Location
- Shacklewell Lane London, Greater London, E8 2EY England 51°33′09″N 0°04′12″W﻿ / ﻿51.55245°N 0.06992°W

Information
- Type: Academy
- Motto: Inspiring and supporting every child
- Religious affiliation: Non-denominational
- Established: 2006
- Founder: Sir Jack Petchey CBE, David Daniels
- Local authority: Hackney
- Specialist: Health, Care, Medical Sciences & STEM
- Department for Education URN: 131062 Tables
- Ofsted: Reports
- Chair: Dorothy Dalton
- Principal: Omar Deria
- Gender: Mixed
- Age: 11 to 18 (16-18)
- Colours: Petchey blue and black
- Website: https://www.excelsiorcst.org/

= The Excelsior Academy =

School in Hackney, North London

The Excelsior Academy, formerly Petchey Academy, is an academy in the Shacklewell area, on the site of the former Kingsland School in the London Borough of Hackney, where its LEA is The Learning Trust. The Academy is a comprehensive high school and sixth form for boys and girls aged from 11 to 18.

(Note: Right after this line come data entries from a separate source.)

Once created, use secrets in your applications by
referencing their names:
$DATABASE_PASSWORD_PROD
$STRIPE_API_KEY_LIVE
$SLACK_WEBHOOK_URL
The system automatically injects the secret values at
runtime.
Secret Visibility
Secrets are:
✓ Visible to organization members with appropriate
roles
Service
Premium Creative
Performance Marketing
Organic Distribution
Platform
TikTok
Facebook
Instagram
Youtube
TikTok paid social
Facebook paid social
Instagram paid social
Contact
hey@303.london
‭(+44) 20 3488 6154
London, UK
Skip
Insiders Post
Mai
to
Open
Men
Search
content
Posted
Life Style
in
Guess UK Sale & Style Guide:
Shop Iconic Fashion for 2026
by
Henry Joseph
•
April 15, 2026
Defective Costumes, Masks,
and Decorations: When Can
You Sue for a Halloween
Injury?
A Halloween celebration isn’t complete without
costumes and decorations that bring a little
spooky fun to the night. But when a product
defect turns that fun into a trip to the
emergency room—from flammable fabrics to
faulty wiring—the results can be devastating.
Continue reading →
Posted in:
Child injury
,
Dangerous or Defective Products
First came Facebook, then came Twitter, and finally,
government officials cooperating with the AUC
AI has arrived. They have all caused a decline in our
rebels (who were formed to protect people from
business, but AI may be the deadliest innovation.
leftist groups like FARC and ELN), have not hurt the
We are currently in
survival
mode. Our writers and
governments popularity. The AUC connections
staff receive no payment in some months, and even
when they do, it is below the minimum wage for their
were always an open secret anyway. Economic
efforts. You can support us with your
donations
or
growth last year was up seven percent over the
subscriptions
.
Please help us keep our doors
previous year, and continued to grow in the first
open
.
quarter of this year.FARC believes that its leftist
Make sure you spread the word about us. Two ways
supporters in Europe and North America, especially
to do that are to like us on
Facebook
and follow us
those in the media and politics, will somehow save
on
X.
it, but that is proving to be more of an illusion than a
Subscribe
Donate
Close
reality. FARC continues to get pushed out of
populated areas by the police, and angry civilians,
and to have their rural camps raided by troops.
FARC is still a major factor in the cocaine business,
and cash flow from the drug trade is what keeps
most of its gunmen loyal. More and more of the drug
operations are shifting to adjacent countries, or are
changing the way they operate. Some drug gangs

The academy is non-denominational and offers five subject categories. These are: Core (English, mathematics and science), Human Spirit (History, Sociology, Religious Studies) Wider World (Geography and Foreign Languages), Society and The Arts (Music, Drama, Art), and Enterprise and Innovation (Food Technology, Business, DT, PE, Computing).

== History ==
Established in 2006, The Petchey Academy was created with the aim of addressing poor education standards in Inner London. The school was originally named after businessman, philanthropist, and former football club director and owner Jack Petchey who sponsored the academy.

==Academic performance and inspection==

As of 2025, the school's most recent inspection by Ofsted was in 2024, with an outcome of Good.